JupyterHub on Kubernetes--定制用户环境

2018/06/28 11:33
阅读数 6.5K

JupyterHub on Kubernetes--定制用户环境


For a list of all the options you can configure with your helm chart, see the Helm Chart Configuration Reference.

This page contains instructions for a few common ways you can extend the user experience for your kubernetes deployment.

The user environment is the set of packages, environment variables, and various files that are present when the user logs into JupyterHub. The user may also see different tools that provide interfaces to perform specialized tasks, such as RStudio, RISE, JupyterLab, and others.

Usually a docker image specifies the functionality and environment that you wish to provide to users. The following sections will describe how to use existing Docker images, how to create custom images, and how to set environment variables.

Use an existing Docker image


The Docker image you are using must have the jupyterhub package installed in order to work. Moreover, the version of jupyterhub must match the version installed by the helm chart that you’re using. For example, v0.5 of the helm chart uses jupyterhub==0.8.


You can find the configuration for the default Docker image used in this guide here.

Using an existing Docker image, that someone else has written and maintained, is the simplest approach. For example, Project Jupyter maintains the jupyter/docker-stacks repo, which contains ready to use Docker images. Each image includes a set of commonly used science and data science libraries and tools.

The scipy-notebook image, which can be found in the docker-stacks repo, contains useful scientific programming libraries pre-installed. This image may satisfy your needs. If you wish to use an existing image, such as the scipy-notebook image, complete these steps:

  1. Modify your config.yaml file to specify the image.

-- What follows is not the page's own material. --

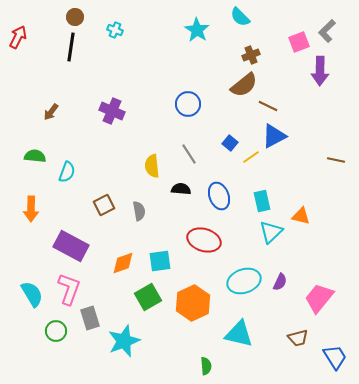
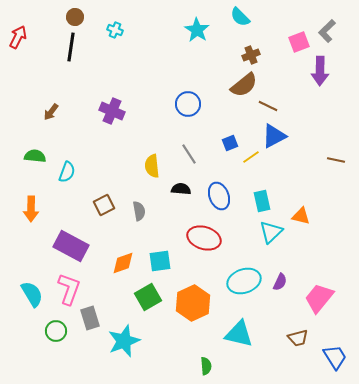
blue square at (230, 143): rotated 28 degrees clockwise
red ellipse at (204, 240): moved 2 px up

For example:

        name: jupyter/scipy-notebook
        tag: c7fb6660d096


    Container image names cannot be longer than 63 characters.

    Always use an explicit tag, such as a specific commit.

    Avoid using latest. Using latest might cause a several minute delay, confusion, or failures for users when a new version of the image is released.

  2. Apply the changes by following the directions listed in apply the changes. These directions will pre-pull the image to all the nodes in your cluster. This process may take several minutes to complete.


Docker images must have the jupyterhub package installed within them to be used in this manner.

Build a custom Docker image with repo2docker

If you can’t find a pre-existing image that suits your needs, you can create your own image. The easiest way to do this is with the package repo2docker.


repo2docker lets you quickly convert a GitHub repository into a Docker image that can be used as a base for your JupyterHub instance. Anything inside the GitHub repository will exist in a user’s environment when they join your JupyterHub:

  • If you include a requirements.txt file in the root level of the repository, repo2docker will pip install the specified packages into the Docker image to be built.
  • If you have an environment.yaml file, conda will create an environment based on this file’s specification.
  • If you have a Dockerfile, repo2docker will ignore everything else and just use the Dockerfile.

Below we’ll cover how to use repo2docker to generate a Docker image and how to configure JupyterHub to build off of this image:

  1. Download and start Docker. You can do this by downloading and installing Docker. Once you’ve started Docker, it will show up as a tiny background application.

  2. Install repo2docker using pip:

    pip install jupyter-repo2docker

    If that command fails due to insufficient permissions, try it with the command option, user:

    pip install --user jupyter-repo2docker
  3. Create (or find) a GitHub repository you want to use. This repo should have all materials that you want your users to be able to use. You may want to include a pip requirements.txt file to list packages, one per file line, to install such as when using pip install. Specify the versions explicitly so the image is fully reproducible. An example requirements.txt follows:


    As noted above, the requirements must include jupyterhub, pinned to a version compatible with the version of JupyterHub used by Helm chart.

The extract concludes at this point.